### A Demonstration of Training and Evaluating A Toxicity Classifier
Thomas Zeng
9/20/22

## Notebook setup

Autoreload extension is used so that everyime you modify python files imported by notebook, you don't have to restart the notebook

In [1]:
%load_ext autoreload
%autoreload 2 # 2 is mode where every file you import gets reloaded when you run a block

In [4]:
import torch
from utils import load_jigsaw
from dataloaders import InfiniteDataLoader
from models import BertClassifier
from train_eval import train, evaluate

Pytorch can do it's computation in three modes.

1. Cuda: if you have a Nvidia gpu and you have a version of PyTorch installed that has cuda enabled (fastest speed)
2. Metal: if you have an Apple device with Apple Silicon (M1 or M2) -- this implementation of PyTorch is new, not feature complete and rather buggy (medium speed)
3. CPU: this is just the cpu (slowest speed)

In [5]:
if torch.cuda.is_available():
    print('Using GPU')
    DEVICE = torch.device('cuda')
elif torch.backends.mps.is_available() and torch.backends.mps.is_built():
    # macbooks can use metal if the right version of pytorch is installed
    print('Using Metal')
    DEVICE = torch.device('mps')
else:
    print('Using cpu')
    DEVICE = torch.device('cpu')

Using Metal


## Data Initialization

Pytorch requires its datasets to be ascessible following the [datasets api](https://pytorch.org/tutorials/beginner/basics/data_tutorial.html#creating-a-custom-dataset-for-your-files).


In [29]:
train_data, test_data = load_jigsaw(device=DEVICE, demo_mode=True) #demo_mode=True only loads a subset of entire dataset so as to make training faster for demonstration purposes

100%|██████████| 10000/10000 [00:06<00:00, 1481.56it/s]
100%|██████████| 1000/1000 [00:00<00:00, 1519.90it/s]
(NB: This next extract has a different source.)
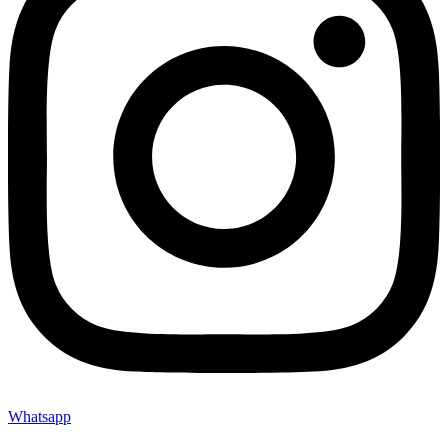
Whatsapp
PyTorch models receive data for training and inference through a dataloader. A dataloader samples from a dataset and returns a batch of samples each time it is called.

In [53]:
train_loader =  InfiniteDataLoader(train_data, batch_size=16)
test_loader = InfiniteDataLoader(test_data, batch_size=32)

## Model and Training Stuff Initialization

For our model, we use transfer learning, i.e. we use a pre-trained model -- DistilBert -- implemented by HuggingFace. Our `BertClassifier` is a simple wrapper arround their model.

In [50]:
model = BertClassifier(device=DEVICE)

Some weights of the model checkpoint at distilbert-base-uncased were not used when initializing DistilBertForSequenceClassification: ['vocab_layer_norm.bias', 'vocab_projector.weight', 'vocab_transform.weight', 'vocab_projector.bias', 'vocab_layer_norm.weight', 'vocab_transform.bias']
- This IS expected if you are initializing DistilBertForSequenceClassification from the checkpoint of a model trained on another task or with another architecture (e.g. initializing a BertForSequenceClassification model from a BertForPreTraining model).
- This IS NOT expected if you are initializing DistilBertForSequenceClassification from the checkpoint of a model that you expect to be exactly identical (initializing a BertForSequenceClassification model from a BertForSequenceClassification model).
Some weights of DistilBertForSequenceClassification were not initialized from the model checkpoint at distilbert-base-uncased and are newly initialized: ['classifier.weight', 'classifier.bias', 'pre_classifier

An epoch is the number of times you go through your datase during training. That is you have trained for 1 epoch when you have seen every sample in your training dataset once.<br>
The loss function is the training objective we want our model to minimize.<br>
The optimizer is used at every time step i.e. everyime we compute the loss and its gradient. It is used to update the model weights.

In [51]:
epochs = 5
loss_fn = torch.nn.CrossEntropyLoss()
optimizer = torch.optim.AdamW(model.parameters(), lr=0.001)

## Train and Evaluation

We train for 5 epochs

In [56]:
for epoch in range(epochs):
    print(f'Epoch {epoch+1}/{epochs}')
    train(train_loader, model, loss_fn, optimizer, verbose=True, use_tqdm=True)

Epoch 1/5


  2%|▏         | 14/625 [00:36<26:28,  2.60s/it] 


KeyboardInterrupt: 

We evaluate our reults on the test data.

In [54]:
evaluate(test_loader, model, get_loss=True, verbose=True)

100%|██████████| 32/32 [00:17<00:00,  1.84it/s]

Loss: 0.69342440366745
Accuracy: 0.497, Sensitivity: 0.994, Specificity: 0.0





(tensor(0.6934), 0.497, 0.994, 0.0)

Our results are pretty bad, which suggests we need hyperparameter tuning.